### INSTRUCTIONS FOR THE TASK
Determine the number of lines in the data that contain "gemeente", and write only that number.

■ ■ ■

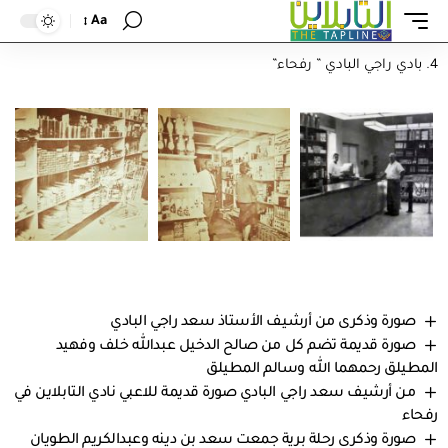
خليفة المهنا رحمه الله ” رفحاء”
Aa
أحمد المهنا ” رفحاء”
بادي راجي البادي ” رفحاء”
صورة وذكرى من أرشيف الأستاذ سعد راجي البادي
صورة قديمة تضم كل من صالح الدخيل عبدالله خلف وفهيد
المطيلق رحمهما الله وسالم المطيلق
من أرشيف سعد راجي البادي صورة قديمة للاعبي نادي التابلاين في
رفحاء
صورة وذكرى رحلة برية جمعت سعد بن دينه وعبدالكريم الطويان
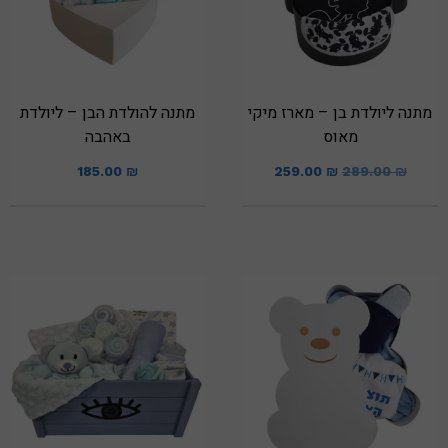
מתנה ליולדת בן – מארז מיקי
מתנה להולדת הבן – ליולדת
מאוס
באהבה
185.00
₪
259.00
₪
289.00
₪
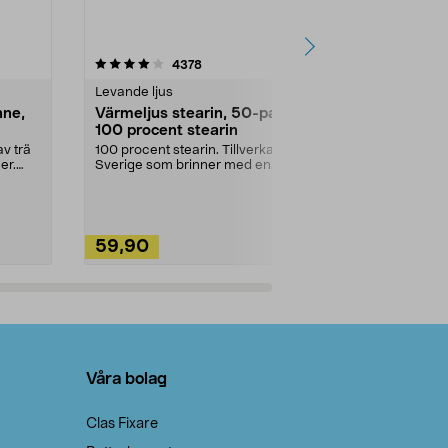
4.5av 5 stjärnor
recensioner
4.5
4378
2
Levande ljus
Rengöringsm
nne,
Värmeljus stearin, 50-pack,
Bikarbonat
100 procent stearin
Ett allsidigt 
städning och 
v trä
100 procent stearin. Tillverkade i
ute. Städa med
er.
Sverige som brinner med en
vacker och sotfri ...
59,90
49,90
Lägg i varukorg
Lägg
Våra bolag
Clas Fixare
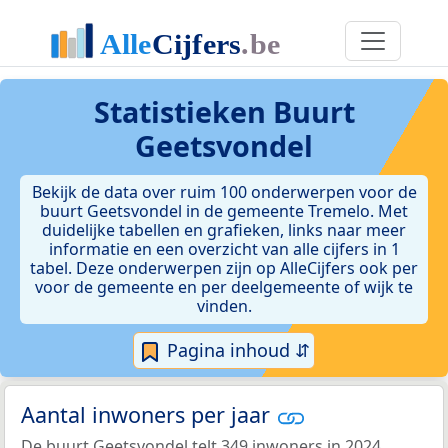
Statistieken
Buurt
Geetsvondel
Bekijk de data over ruim 100 onderwerpen voor de
buurt Geetsvondel in de gemeente Tremelo. Met
duidelijke tabellen en grafieken, links naar meer
informatie en een overzicht van alle cijfers in 1
tabel. Deze onderwerpen zijn op AlleCijfers ook per
voor de gemeente en per deelgemeente of wijk te
vinden.
Pagina inhoud ⇵
Aantal inwoners per jaar
De buurt Geetsvondel telt 349 inwoners in 2024.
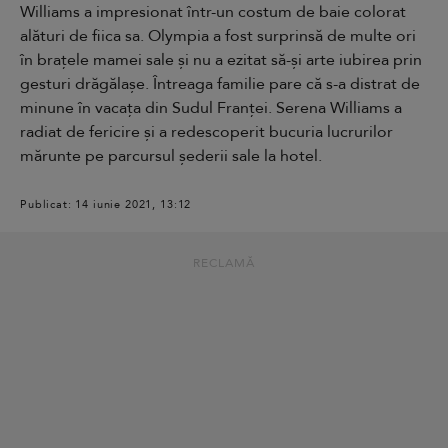
Williams a impresionat într-un costum de baie colorat
alături de fiica sa. Olympia a fost surprinsă de multe ori
în brațele mamei sale și nu a ezitat să-și arte iubirea prin
gesturi drăgălașe. Întreaga familie pare că s-a distrat de
minune în vacața din Sudul Franței. Serena Williams a
radiat de fericire și a redescoperit bucuria lucrurilor
mărunte pe parcursul șederii sale la hotel.
Publicat: 14 iunie 2021, 13:12
RECLAMĂ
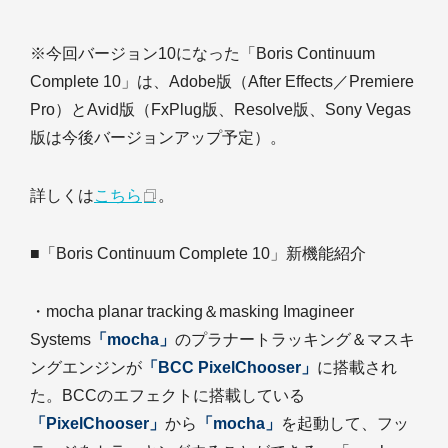
※今回バージョン10になった「Boris Continuum
Complete 10」は、Adobe版（After Effects／Premiere
Pro）とAvid版（FxPlug版、Resolve版、Sony Vegas
版は今後バージョンアップ予定）。
詳しくは
こちら
。
■「Boris Continuum Complete 10」新機能紹介
・mocha planar tracking＆masking Imagineer
Systems
「mocha」
のプラナートラッキング＆マスキ
ングエンジンが
「BCC PixelChooser」
に搭載され
た。BCCのエフェクトに搭載している
「PixelChooser」
から
「mocha」
を起動して、フッ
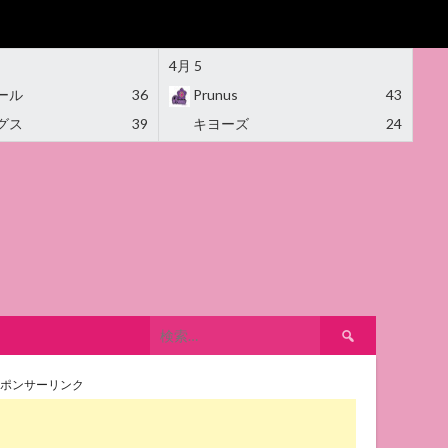
4月 5
ール
36
Prunus
43
グス
39
キヨーズ
24
検
索:
ポンサーリンク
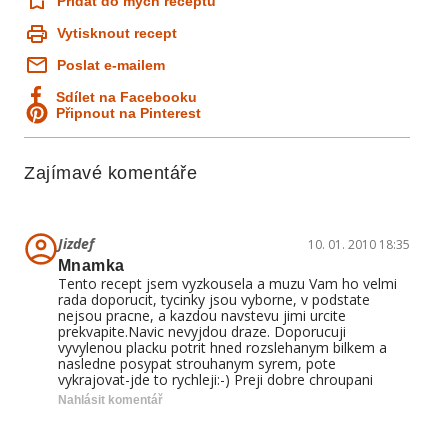
Přidat do mých receptů
Vytisknout recept
Poslat e-mailem
Sdílet na Facebooku
Připnout na Pinterest
Zajímavé komentáře
Jizdef
10. 01. 2010 18:35
Mnamka
Tento recept jsem vyzkousela a muzu Vam ho velmi
rada doporucit, tycinky jsou vyborne, v podstate
nejsou pracne, a kazdou navstevu jimi urcite
prekvapite.Navic nevyjdou draze. Doporucuji
vyvylenou placku potrit hned rozslehanym bilkem a
nasledne posypat strouhanym syrem, pote
vykrajovat-jde to rychleji:-) Preji dobre chroupani
Nahlásit komentář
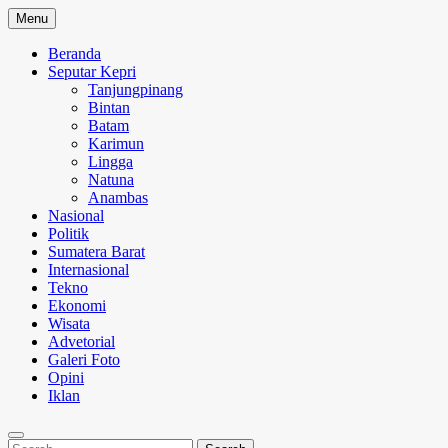
Skip
Menu
to
content
Beranda
Seputar Kepri
Tanjungpinang
Bintan
Batam
Karimun
Lingga
Natuna
Anambas
Nasional
Politik
Sumatera Barat
Internasional
Tekno
Ekonomi
Wisata
Advetorial
Galeri Foto
Opini
Iklan
Search
Search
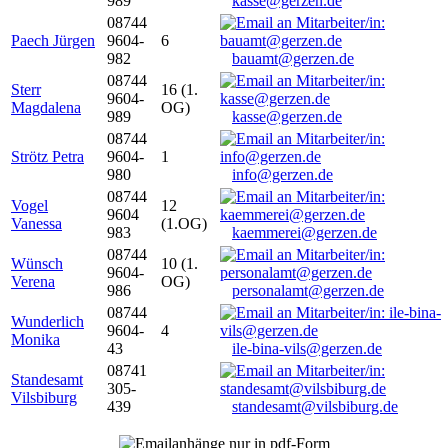
989
kasse@gerzen.de
08744
Paech Jürgen
9604-
6
982
bauamt@gerzen.de
08744
Sterr
16 (1.
9604-
Magdalena
OG)
989
kasse@gerzen.de
08744
Strötz Petra
9604-
1
980
info@gerzen.de
08744
Vogel
12
9604
Vanessa
(1.OG)
983
kaemmerei@gerzen.de
08744
Wünsch
10 (1.
9604-
Verena
OG)
986
personalamt@gerzen.de
08744
Wunderlich
9604-
4
Monika
43
ile-bina-vils@gerzen.de
08741
Standesamt
305-
Vilsbiburg
439
standesamt@vilsbiburg.de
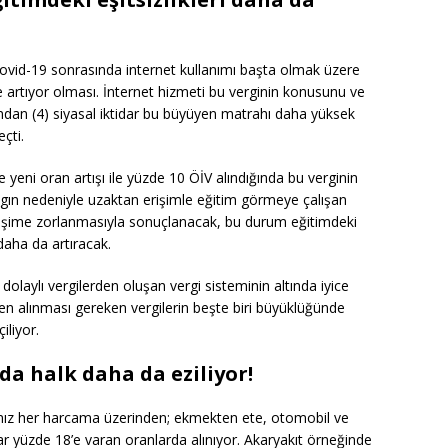
Covid-19 sonrasında internet kullanımı başta olmak üzere
de artıyor olması. İnternet hizmeti bu verginin konusunu ve
ndan (4) siyasal iktidar bu büyüyen matrahı daha yüksek
çti.
yeni oran artışı ile yüzde 10 ÖİV alındığında bu verginin
algın nedeniyle uzaktan erişimle eğitim görmeye çalışan
işime zorlanmasıyla sonuçlanacak, bu durum eğitimdeki
 daha da artıracak.
dolaylı vergilerden oluşan vergi sisteminin altında iyice
den alınması gereken vergilerin beşte biri büyüklüğünde
iliyor.
da halk daha da eziliyor!
ığımız her harcama üzerinden; ekmekten ete, otomobil ve
ar yüzde 18’e varan oranlarda alınıyor. Akaryakıt örneğinde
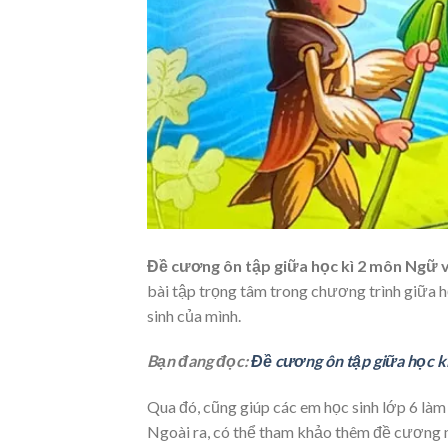
Đề cương ôn tập giữa học kì 2 môn Ngữ v
bài tập trọng tâm trong chương trình giữa 
sinh của mình.
Bạn đang đọc:
Đề cương ôn tập giữa học k
Qua đó, cũng giúp các em học sinh lớp 6 làm 
Ngoài ra, có thể tham khảo thêm đề cương m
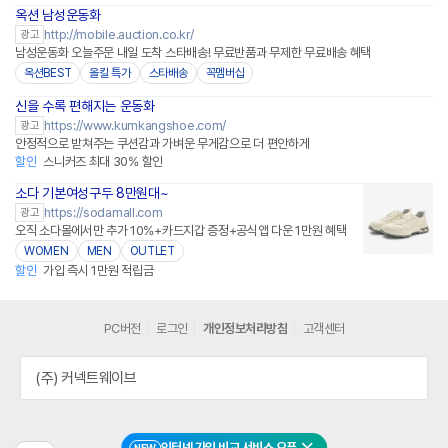
옥션 남성운동화
http://mobile.auction.co.kr/
광고
남성운동화 오늘주문 내일 도착 스타배송! 무료반품과 무제한 무료배송 혜택
옥션BEST
올킬 특가
스타배송
꼭멤버십
신을 수록 편해지는 운동화
네이버페이 플러스
https://www.kumkangshoe.com/
광고
안정적으로 받쳐주는 쿠션감과 가벼운 무게감으로 더 편안하게
할인
스니커즈 최대 30% 할인
소다 기본여성구두 8만원대~
네이버페이
https://sodamall.com
광고
오직 소다몰에서만 추가 10%+카드지갑 증정+공식앱 다운 1만원 혜택
WOMEN
MEN
OUTLET
할인
가입 즉시 1만원 적립금
PC버전
로그인
개인정보처리방침
고객센터
(주) 커넥트웨이브
인터넷 가입 비교 서비스 오픈
NEW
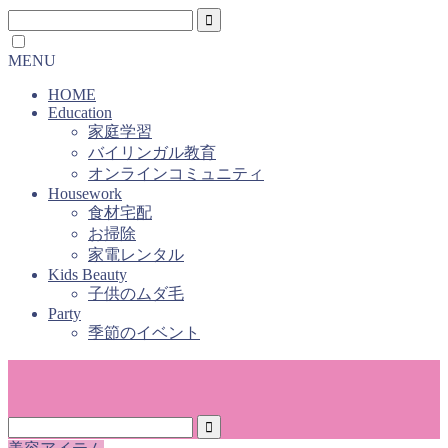
MENU
HOME
Education
家庭学習
バイリンガル教育
オンラインコミュニティ
Housework
食材宅配
お掃除
家電レンタル
Kids Beauty
子供のムダ毛
Party
季節のイベント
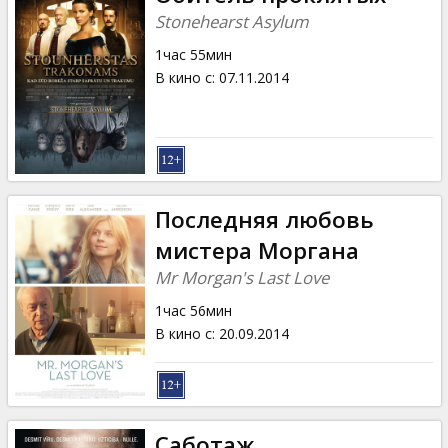
Stonehearst Asylum
1час 55мин
В кино с
:
07.11.2014
Последняя любовь
мистера Моргана
Mr Morgan's Last Love
1час 56мин
В кино с
:
20.09.2014
Саботаж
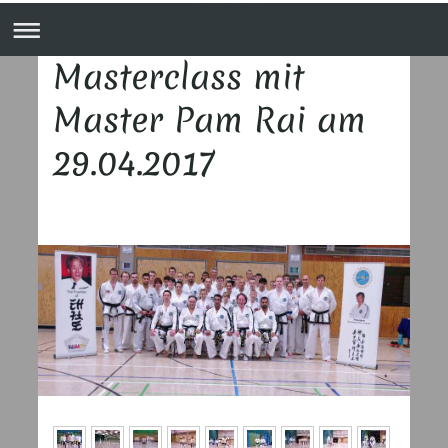
Masterclass mit
Master Pam Rai am
29.04.2017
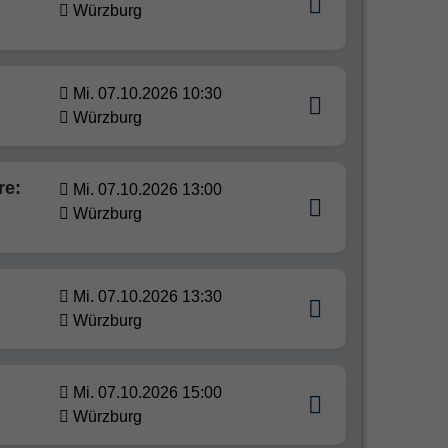
Würzburg
Mi. 07.10.2026 10:30
Würzburg
re:
Mi. 07.10.2026 13:00
Würzburg
Mi. 07.10.2026 13:30
Würzburg
Mi. 07.10.2026 15:00
Würzburg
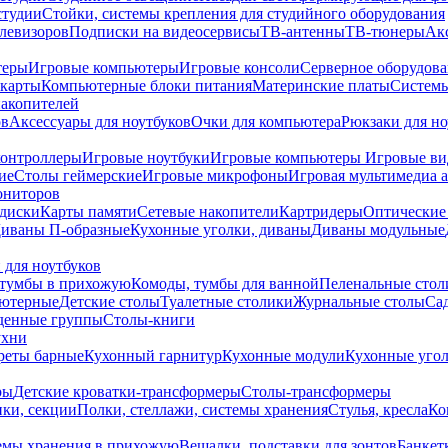
студии
Стойки, системы крепления для студийного оборудования
елевизоров
Подписки на видеосервисы
ТВ-антенны
ТВ-тюнеры
Ак
теры
Игровые компьютеры
Игровые консоли
Серверное оборудов
карты
Компьютерные блоки питания
Материнские платы
Системы
накопителей
ов
Аксессуары для ноутбуков
Очки для компьютера
Рюкзаки для но
контроллеры
Игровые ноутбуки
Игровые компьютеры
Игровые ви
ие
Столы геймерские
Игровые микрофоны
Игровая мультимедиа 
ониторов
диски
Карты памяти
Сетевые накопители
Картридеры
Оптические
иваны П-образные
Кухонные уголки, диваны
Диваны модульные
 для ноутбуков
тумбы в прихожую
Комоды, тумбы для ванной
Пеленальные стол
ьютерные
Детские столы
Туалетные столики
Журнальные столы
Са
денные группы
Столы-книги
ухни
уреты барные
Кухонный гарнитур
Кухонные модули
Кухонные угол
ры
Детские кроватки-трансформеры
Столы-трансформеры
ки, секции
Полки, стеллажи, системы хранения
Стулья, кресла
Ко
емы хранения в прихожую
Вешалки, подставки для зонтов
Банкет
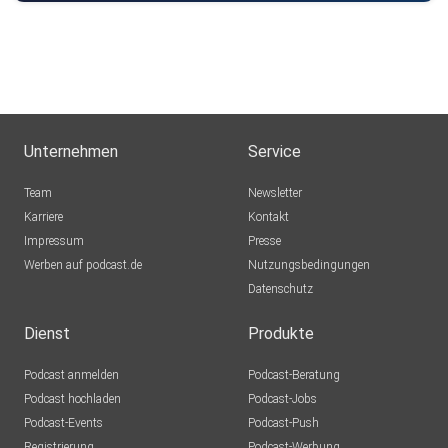
Unternehmen
Service
Team
Newsletter
Karriere
Kontakt
Impressum
Presse
Werben auf podcast.de
Nutzungsbedingungen
Datenschutz
Dienst
Produkte
Podcast anmelden
Podcast-Beratung
Podcast hochladen
Podcast-Jobs
Podcast-Events
Podcast-Push
Registrierung
Podcast-Werbung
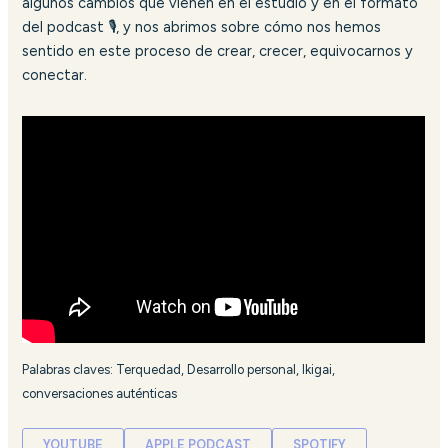
algunos cambios que vienen en el estudio y en el formato
del podcast 🎙️, y nos abrimos sobre cómo nos hemos
sentido en este proceso de crear, crecer, equivocarnos y
conectar.
Palabras claves: Terquedad, Desarrollo personal, Ikigai,
conversaciones auténticas
YOUTUBE
APPLE PODCAST
SPOTIFY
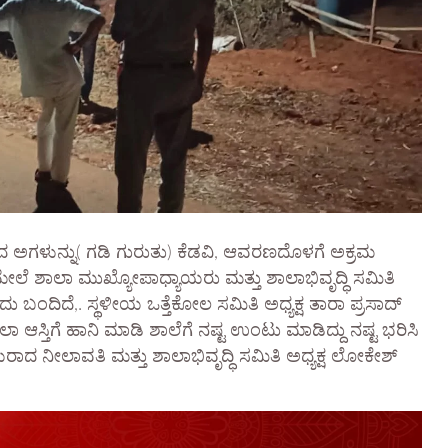
ದ ಅಗಳುನ್ನು( ಗಡಿ ಗುರುತು) ಕೆಡವಿ, ಆವರಣದೊಳಗೆ ಅಕ್ರಮ
ಲೆ ಶಾಲಾ ಮುಖ್ಯೋಪಾಧ್ಯಾಯರು ಮತ್ತು ಶಾಲಾಭಿವೃದ್ಧಿ ಸಮಿತಿ
ಳಿದು ಬಂದಿದೆ,. ಸ್ಥಳೀಯ ಒತ್ತೆಕೋಲ ಸಮಿತಿ ಅಧ್ಯಕ್ಷ ತಾರಾ ಪ್ರಸಾದ್
 ಆಸ್ತಿಗೆ ಹಾನಿ ಮಾಡಿ ಶಾಲೆಗೆ ನಷ್ಟ ಉಂಟು ಮಾಡಿದ್ದು ನಷ್ಟ ಭರಿಸಿ
ದ ನೀಲಾವತಿ ಮತ್ತು ಶಾಲಾಭಿವೃದ್ಧಿ ಸಮಿತಿ ಅಧ್ಯಕ್ಷ ಲೋಕೇಶ್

■ ■ ■

### SOLUTION TO THE PROBLEM
2